The ever discreet Josephine Reid certainly believed she was working for a man whose books would endure as masterpieces. "Graham will go on for ever", she says in one letter. And she was in a good poisition to judge, for between 1959 and 1992 she must have typed up about 40 novels and other books.

Her work certainly extended far way beyond the day-to-day secretarial and she was involved in the production of Greene's books. In addition part of her work was dealing with his voluminous correspondence, which often mixed work and personal issues. Dictaphone technology meant even when Greene was travelling he could record letters on to belts for her to transcribe. These dictabelt transcripts form a central part of the collection Balliol Librarian, Naomi Tiley, said her determination to defend Greene's privacy continued long after his death. Biographers, academics, broadcasters and journalists seeking anecdotes and insights into the great man were all politely turned away.

Oxford Mail:
Josephine Reid

When she was approached by the makers of an Arena documentary soon after Greene's death her refusal was unhesitating. "I am sorry but I am not prepared to talk to you about Mr Greene or have anything to do with your project," she informed them. " I only wish I could say this to you in a more friendly and polite way. But there it is."
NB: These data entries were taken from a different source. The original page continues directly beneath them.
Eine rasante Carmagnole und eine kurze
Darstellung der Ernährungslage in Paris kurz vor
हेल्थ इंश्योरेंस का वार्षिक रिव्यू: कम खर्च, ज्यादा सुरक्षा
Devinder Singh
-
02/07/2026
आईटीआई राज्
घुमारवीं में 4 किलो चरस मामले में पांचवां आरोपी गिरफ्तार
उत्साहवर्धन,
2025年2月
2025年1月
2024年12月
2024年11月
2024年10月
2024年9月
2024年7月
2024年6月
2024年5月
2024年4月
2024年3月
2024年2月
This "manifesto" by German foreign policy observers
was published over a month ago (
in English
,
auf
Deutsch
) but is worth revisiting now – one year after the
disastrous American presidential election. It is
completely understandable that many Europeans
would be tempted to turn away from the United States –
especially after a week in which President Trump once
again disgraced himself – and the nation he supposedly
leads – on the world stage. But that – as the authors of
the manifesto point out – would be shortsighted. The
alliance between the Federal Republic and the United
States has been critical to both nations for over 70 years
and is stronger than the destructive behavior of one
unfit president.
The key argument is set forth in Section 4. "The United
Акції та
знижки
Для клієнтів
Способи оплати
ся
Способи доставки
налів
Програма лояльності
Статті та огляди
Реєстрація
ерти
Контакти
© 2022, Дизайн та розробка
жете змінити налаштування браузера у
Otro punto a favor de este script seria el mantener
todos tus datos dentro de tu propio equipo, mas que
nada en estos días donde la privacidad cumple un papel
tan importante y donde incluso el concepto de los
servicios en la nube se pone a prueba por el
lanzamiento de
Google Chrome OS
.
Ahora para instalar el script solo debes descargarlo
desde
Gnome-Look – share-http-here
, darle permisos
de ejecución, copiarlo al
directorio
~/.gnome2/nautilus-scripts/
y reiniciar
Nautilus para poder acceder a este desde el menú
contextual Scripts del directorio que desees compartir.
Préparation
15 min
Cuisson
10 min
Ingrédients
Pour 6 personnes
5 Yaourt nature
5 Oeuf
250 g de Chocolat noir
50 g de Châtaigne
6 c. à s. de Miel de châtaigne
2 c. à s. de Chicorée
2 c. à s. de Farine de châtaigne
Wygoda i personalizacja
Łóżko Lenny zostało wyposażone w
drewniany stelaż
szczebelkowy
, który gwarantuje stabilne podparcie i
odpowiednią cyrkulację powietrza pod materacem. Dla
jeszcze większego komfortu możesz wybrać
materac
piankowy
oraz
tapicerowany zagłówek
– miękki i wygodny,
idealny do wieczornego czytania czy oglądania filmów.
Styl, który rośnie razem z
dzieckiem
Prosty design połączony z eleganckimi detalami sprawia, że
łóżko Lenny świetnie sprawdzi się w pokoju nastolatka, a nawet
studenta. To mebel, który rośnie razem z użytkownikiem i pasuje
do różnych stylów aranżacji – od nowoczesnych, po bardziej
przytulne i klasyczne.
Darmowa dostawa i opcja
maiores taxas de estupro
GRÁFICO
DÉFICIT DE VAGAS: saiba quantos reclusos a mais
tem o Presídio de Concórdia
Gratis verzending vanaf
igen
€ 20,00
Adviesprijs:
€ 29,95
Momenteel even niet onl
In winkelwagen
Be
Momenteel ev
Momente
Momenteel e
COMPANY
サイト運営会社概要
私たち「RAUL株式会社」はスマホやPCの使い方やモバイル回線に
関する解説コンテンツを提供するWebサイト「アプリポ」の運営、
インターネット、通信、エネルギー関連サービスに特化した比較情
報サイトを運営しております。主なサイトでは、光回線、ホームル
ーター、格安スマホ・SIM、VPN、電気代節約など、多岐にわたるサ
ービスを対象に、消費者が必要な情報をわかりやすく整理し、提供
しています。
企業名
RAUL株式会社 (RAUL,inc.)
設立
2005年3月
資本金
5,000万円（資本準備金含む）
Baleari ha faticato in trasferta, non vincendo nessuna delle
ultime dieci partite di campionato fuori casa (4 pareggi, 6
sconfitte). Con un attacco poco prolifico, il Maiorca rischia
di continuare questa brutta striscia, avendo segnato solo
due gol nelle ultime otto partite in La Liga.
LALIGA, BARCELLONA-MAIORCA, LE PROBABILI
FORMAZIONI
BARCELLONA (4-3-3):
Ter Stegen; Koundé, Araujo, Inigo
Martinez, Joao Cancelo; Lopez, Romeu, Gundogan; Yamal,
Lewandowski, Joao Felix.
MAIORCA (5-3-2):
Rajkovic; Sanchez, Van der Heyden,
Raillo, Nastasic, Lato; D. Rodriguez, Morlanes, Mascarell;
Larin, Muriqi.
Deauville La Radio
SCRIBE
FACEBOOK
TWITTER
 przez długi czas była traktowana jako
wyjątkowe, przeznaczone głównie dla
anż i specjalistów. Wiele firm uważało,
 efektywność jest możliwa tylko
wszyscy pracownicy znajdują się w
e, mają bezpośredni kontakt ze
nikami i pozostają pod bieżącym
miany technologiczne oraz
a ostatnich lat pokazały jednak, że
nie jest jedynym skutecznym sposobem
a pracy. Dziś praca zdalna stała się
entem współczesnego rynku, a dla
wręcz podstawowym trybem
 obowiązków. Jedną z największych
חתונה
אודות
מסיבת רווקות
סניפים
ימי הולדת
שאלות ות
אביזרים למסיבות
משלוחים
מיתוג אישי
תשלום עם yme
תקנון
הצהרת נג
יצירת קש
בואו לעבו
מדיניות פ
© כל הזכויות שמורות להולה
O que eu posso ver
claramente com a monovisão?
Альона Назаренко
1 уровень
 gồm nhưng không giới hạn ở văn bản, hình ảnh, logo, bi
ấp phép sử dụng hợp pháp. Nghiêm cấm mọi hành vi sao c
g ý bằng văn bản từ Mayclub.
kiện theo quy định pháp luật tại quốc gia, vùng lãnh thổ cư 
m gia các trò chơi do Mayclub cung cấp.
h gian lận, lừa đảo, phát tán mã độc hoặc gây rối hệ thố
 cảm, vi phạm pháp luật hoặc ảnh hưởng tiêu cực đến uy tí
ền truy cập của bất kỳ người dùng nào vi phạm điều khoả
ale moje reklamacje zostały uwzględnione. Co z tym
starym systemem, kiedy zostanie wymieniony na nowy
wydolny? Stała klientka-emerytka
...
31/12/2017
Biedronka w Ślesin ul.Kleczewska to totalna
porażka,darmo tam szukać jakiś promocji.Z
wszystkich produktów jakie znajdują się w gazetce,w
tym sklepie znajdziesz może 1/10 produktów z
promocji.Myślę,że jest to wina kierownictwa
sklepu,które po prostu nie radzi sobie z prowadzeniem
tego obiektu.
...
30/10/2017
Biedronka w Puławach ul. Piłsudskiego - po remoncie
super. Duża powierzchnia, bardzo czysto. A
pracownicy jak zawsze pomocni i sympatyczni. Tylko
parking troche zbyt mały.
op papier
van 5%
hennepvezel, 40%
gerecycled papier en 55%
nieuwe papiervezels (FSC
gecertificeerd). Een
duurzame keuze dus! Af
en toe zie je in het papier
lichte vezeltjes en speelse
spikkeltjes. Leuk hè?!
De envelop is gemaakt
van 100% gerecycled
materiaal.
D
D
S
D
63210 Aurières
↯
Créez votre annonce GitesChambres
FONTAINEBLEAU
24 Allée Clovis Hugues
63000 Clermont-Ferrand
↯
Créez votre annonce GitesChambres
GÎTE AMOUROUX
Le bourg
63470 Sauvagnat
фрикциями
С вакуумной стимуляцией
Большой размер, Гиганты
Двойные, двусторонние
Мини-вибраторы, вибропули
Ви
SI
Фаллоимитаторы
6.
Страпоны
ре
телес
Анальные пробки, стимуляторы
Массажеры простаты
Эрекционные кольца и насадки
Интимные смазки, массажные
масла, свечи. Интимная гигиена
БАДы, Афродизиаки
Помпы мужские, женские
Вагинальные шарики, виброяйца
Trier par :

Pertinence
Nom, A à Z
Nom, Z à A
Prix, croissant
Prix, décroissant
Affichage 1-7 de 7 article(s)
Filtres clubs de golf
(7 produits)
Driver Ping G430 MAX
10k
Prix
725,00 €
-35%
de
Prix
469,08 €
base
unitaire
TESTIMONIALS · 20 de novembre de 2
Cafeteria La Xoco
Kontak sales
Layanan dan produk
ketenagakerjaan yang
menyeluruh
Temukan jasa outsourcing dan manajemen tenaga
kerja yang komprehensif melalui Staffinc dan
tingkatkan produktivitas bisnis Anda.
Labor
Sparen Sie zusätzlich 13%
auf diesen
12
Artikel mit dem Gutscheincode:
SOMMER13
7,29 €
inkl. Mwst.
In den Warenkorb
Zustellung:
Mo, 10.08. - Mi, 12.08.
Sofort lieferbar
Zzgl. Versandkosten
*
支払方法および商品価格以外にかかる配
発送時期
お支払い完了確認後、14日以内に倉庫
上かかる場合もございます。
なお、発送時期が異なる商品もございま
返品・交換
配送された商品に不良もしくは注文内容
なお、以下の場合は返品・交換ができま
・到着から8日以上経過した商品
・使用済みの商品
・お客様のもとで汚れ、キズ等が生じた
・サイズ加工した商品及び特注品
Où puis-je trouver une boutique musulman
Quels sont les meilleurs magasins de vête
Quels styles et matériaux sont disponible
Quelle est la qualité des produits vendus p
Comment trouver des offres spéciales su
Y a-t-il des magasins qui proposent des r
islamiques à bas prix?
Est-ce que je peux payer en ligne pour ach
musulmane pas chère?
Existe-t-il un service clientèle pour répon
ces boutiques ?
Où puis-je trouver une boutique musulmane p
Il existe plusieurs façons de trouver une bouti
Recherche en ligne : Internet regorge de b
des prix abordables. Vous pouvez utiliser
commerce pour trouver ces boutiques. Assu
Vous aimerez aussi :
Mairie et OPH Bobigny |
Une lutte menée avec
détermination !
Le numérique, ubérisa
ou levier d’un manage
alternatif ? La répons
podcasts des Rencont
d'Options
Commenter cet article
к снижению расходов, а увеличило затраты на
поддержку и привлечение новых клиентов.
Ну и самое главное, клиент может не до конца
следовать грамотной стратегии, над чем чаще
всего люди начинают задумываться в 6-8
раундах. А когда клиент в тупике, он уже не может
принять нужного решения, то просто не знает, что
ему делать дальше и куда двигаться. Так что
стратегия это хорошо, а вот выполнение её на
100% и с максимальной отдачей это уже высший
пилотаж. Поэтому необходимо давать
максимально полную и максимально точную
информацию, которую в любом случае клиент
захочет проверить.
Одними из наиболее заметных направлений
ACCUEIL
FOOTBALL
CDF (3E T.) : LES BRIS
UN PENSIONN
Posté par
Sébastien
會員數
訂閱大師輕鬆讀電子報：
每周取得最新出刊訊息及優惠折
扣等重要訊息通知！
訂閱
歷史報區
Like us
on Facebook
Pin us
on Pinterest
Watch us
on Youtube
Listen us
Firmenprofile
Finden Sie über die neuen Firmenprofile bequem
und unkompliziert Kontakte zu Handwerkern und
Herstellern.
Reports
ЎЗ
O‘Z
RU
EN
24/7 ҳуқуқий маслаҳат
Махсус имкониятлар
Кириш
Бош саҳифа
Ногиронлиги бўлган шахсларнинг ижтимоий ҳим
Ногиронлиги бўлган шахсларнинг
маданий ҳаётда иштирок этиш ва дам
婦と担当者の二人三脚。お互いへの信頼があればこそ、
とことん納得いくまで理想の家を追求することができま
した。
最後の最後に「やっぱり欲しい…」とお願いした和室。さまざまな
Greene was recruited into MI6 by his sister, Elisabeth, who worked for the organisation; and he was posted to Sierra Leone during the Second World War.

His secretary could also claim an exotic background, having spent her childhood in Argentina, and worked at the War Office and the British Embassy in Athens. One of the letters gives tantalising glimpse of her involved in the intelligence world A letter about a fur coat from Lt Col Archibald Henderson-Scott advises her to check the lining of his old fur coat for secret documents before Greene thinks of borrowing it to wear in Russia.

None of the letters Graham Greene sent to Josephine Reid between 1959 and 1990 have been included in Richard Greene’s anthology of Graham Greene’s letters.

Despite Greene's reputation as a ladies man (his estranged wife Vivien lived in Iffley for more than 40 years), Ms Tiley does not believe that the secretary and novelist were ever romantically involved.

Ms Tiley said: "They had a good working relationship which became more of a friendship. Through the collection we feel that we have got to know her. We now love her here. She was a steely lady with a great sense of humour."

Th correspondence contains many details of Greene’s working practices including word counts for novels achieved at a particular date, publication details, his movements around the world, his relationships with friends and people he did business with.

Most Graham Greene memorabilia is now to be found at universities and institutions in America. Balliol now has the most important gathering of material relating to Green in the UK thanks to two slices of good fortune.

When Miss Reid, who settled in Minehead, died in 2012, her family approached the college through the book dealer Nicholas Denny, a nephew of Graham Greene about buying the archive.. Then faced with raising a large sum to secure it, a substantial donation came from business man and Balliol alumnus, Neil Record. Josephine Reid's papers and books are now known as the Cherry Record Collection in honour of Mr Record's mother , who as an English teacher taught The Power and the Glory as an A-level text.

The arrival of the collection has already had an important consequence for Balliol. For earlier this year the author's son Francis Greene, gifted to the college a collection of some 800 letters written from his father to Marie Biche, the French literary agent, who became a close friend.

But the two women who were really at the centre of Greene's life were Yvonne Cloetta, his partner in later life who figures prominently in biographies and articles, and Josephine Reid, for so long invisible. And fittingly one of the most poignant letters is from Cloetta who complains of writers giving ' a completely false image of him.'

"As you say," she tells Miss Reid, " they will be forgotten; Graham will go on for ever. That will be his revenge and our consolation."